Шакнахай мог бы гордиться мной. Свои чувства и выражение лица я держал под контролем.
— Что сделал тебе Абу Адиль?
— Паршивый ублюдок. Не обращай внимания» тебя это не касается. — Несколько секунд она не отрываясь смотрела на свою трубку.
— Ладно, — сказал я. — Я уважаю твои чувства, мама. Я могу тебе чем-нибудь помочь?
— Все просто великолепно. Иди и разыгрывай свою роль защитника невинных. Рассказывай сказки какой-нибудь бедной девушке из рабочей семьи и вспоминай почаще обо мне.
Я открыл рот, чтобы сказать что-нибудь резкое в ответ, но вовремя опомнился.
— Когда проголодаешься или испытаешь другую нужду, обратись к Юсефу или Кмузу. Пусть дни твои будут радостны!
— Да сопутствует тебе удача, о шейх! — Всякий раз, когда она меня так называла, в ее голосе звучала злая ирония.
Я кивнул и вышел, тихо закрыв за собой дверь. Кмузу стоял в коридоре там, где я оставил его.

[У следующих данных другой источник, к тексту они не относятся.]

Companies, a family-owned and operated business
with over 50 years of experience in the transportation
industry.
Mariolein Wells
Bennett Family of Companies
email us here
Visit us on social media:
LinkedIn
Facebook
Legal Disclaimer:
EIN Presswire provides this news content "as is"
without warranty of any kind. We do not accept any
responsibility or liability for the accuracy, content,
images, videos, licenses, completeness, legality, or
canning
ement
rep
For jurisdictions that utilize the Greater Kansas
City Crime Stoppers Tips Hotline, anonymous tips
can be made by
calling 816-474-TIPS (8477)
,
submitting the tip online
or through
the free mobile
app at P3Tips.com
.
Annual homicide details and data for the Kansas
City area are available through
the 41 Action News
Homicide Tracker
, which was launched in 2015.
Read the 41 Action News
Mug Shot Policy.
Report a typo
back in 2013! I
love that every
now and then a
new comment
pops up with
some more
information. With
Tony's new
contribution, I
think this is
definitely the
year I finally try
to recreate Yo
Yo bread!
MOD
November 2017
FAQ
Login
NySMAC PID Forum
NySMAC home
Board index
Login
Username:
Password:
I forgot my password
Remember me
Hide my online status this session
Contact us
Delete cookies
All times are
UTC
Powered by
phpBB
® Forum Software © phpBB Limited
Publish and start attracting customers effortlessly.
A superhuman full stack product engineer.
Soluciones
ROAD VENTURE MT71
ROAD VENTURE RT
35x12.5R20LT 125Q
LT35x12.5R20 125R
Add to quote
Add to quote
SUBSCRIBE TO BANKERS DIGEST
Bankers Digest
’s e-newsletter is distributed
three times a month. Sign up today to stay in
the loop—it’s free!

Он был таким верным, что временами хотелось почесать его за ухом.
— Неплохо бы вам поздороваться с хозяином дома до ухода на работу! — сказал он.

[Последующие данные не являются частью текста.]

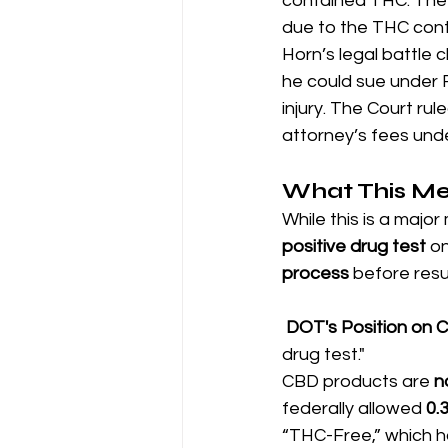
contained THC. The l
due to the THC cont
Horn’s legal battle 
he could sue under 
injury. The Court rule
attorney’s fees unde
What This Me
While this is a major 
positive drug test
 o
process
 before resu
DOT's Position on 
drug test."
CBD products are 
n
federally allowed 
0.
“THC-Free,” which ha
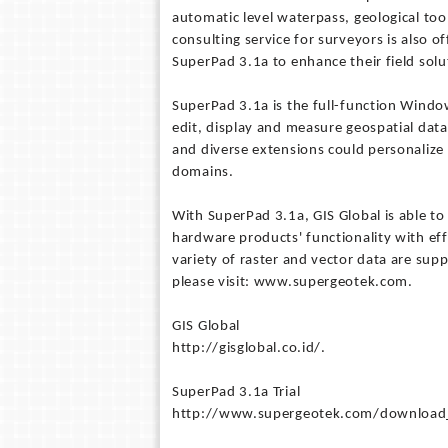
automatic level waterpass, geological too
consulting service for surveyors is also o
SuperPad 3.1a to enhance their field solu
SuperPad 3.1a is the full-function Window
edit, display and measure geospatial data 
and diverse extensions could personalize 
domains.
With SuperPad 3.1a, GIS Global is able to 
hardware products' functionality with effi
variety of raster and vector data are sup
please visit: www.supergeotek.com.
GIS Global
http://gisglobal.co.id/.
SuperPad 3.1a Trial
http://www.supergeotek.com/download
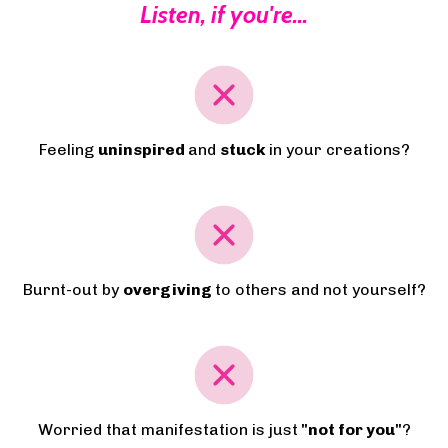
Listen, if you're...
Feeling
uninspired
and
stuck
in your creations?
Burnt-out by
overgiving
to others and not yourself?
Worried that manifestation is just
"not for you"
?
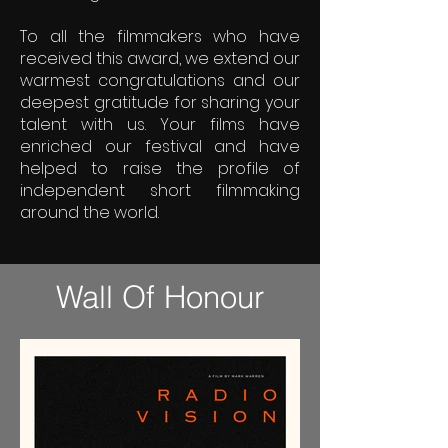
To all the filmmakers who have
received this award, we extend our
warmest congratulations and our
deepest gratitude for sharing your
talent with us. Your films have
enriched our festival and have
helped to raise the profile of
independent short filmmaking
around the world.
Wall Of Honour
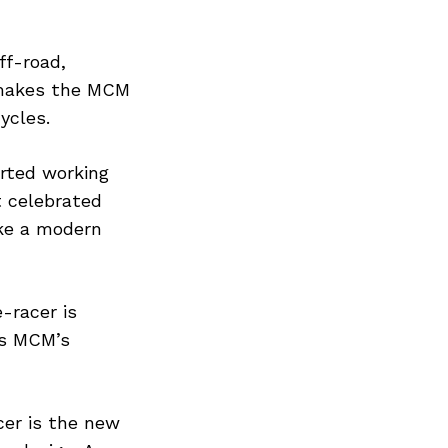
ff-road,
s makes the MCM
ycles.
rted working
t celebrated
ike a modern
-racer is
as MCM’s
acer is the new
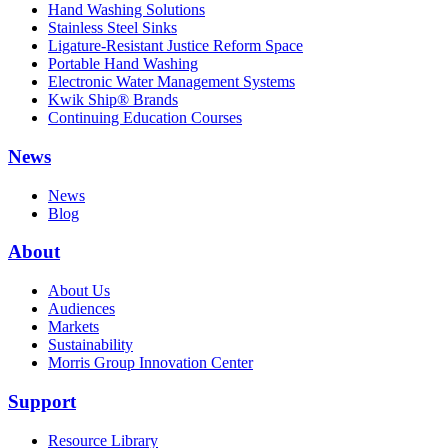
Hand Washing Solutions
Stainless Steel Sinks
Ligature-Resistant Justice Reform Space
Portable Hand Washing
Electronic Water Management Systems
Kwik Ship® Brands
Continuing Education Courses
News
News
Blog
About
About Us
Audiences
Markets
Sustainability
Morris Group Innovation Center
Support
Resource Library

— Не учи меня хорошим манерам, Кмузу. — Он опять начинал раздражать меня. — Ты хочешь сказать, что я забываю свои обязанности?
— Вовсе нет, яа Сиди. Вы меня неправильно поняли.
— Ладно. — Не мог же я в самом деле спорить с рабом.
Фридлендер Бей находился в своем рабочем кабинете. Он сидел за огромным столом и растирал виски. На нем было бледно-желтое шелковое облачение, поверх него — белая накрахмаленная рубашка с застегнутым воротником и без галстука. На рубашку был надет дорогой твидовый пиджак в елочку. Только старый и уважаемый шейх мог позволить себе подобный костюм. Я подумал, что шейх просто великолепен.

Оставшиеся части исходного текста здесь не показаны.